Remember the 3 golden rules: 1. It was like that when I got here. 2. I
didn't do it. 3. (To your Boss) I like your style.
The office is like an army, and I'm the field general. You're my foot
soldiers and customer quality is the WAR !!!
Set out to leave the first vapour trail in the blue-sky scenario.
Statistics are like a lamp-post to a drunken man - more for leaning on than
illumination.
A problem shared is a problem halved, so is your problem really yours or
just half of someone elses?
Is your work done? Are all pigs fed, watered and ready to fly?....
You don't have to be mad to work here, but you do have to be on time, well
presented, a team player, customer service focussed and sober!!

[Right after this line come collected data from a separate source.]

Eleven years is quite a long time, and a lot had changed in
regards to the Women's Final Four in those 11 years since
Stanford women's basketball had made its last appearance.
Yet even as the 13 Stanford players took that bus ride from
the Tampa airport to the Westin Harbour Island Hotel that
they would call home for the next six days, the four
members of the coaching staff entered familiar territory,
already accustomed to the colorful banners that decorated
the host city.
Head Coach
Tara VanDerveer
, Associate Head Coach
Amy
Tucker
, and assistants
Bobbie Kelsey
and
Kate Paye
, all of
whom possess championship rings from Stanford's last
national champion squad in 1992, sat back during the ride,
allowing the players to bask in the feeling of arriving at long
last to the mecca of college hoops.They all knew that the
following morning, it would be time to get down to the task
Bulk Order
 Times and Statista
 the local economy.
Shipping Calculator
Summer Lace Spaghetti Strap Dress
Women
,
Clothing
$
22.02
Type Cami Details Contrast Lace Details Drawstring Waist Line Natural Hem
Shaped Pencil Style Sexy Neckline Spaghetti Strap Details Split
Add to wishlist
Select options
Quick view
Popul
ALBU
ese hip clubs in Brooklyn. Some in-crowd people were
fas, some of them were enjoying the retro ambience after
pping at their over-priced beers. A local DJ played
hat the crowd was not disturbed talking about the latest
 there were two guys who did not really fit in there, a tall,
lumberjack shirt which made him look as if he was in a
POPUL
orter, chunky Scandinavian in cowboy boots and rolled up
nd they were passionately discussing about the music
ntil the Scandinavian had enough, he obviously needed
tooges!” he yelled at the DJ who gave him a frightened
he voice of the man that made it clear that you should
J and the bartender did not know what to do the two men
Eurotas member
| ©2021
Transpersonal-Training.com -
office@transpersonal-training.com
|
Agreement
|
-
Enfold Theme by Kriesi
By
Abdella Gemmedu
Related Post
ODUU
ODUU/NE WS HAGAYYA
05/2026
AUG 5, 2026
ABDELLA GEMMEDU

I thought I could see the light at the end of the tunnel, but it was just
some b*stard with a torch, bringing me more work.
Avoid employing unlucky people - throw half of the pile of CVs in the bin
without reading them.
Put the key of despair into the lock of apathy. Turn the knob of mediocrity
slowly and open the gates of despondency - welcome to a day in the average
office.
- None of these are from The Office!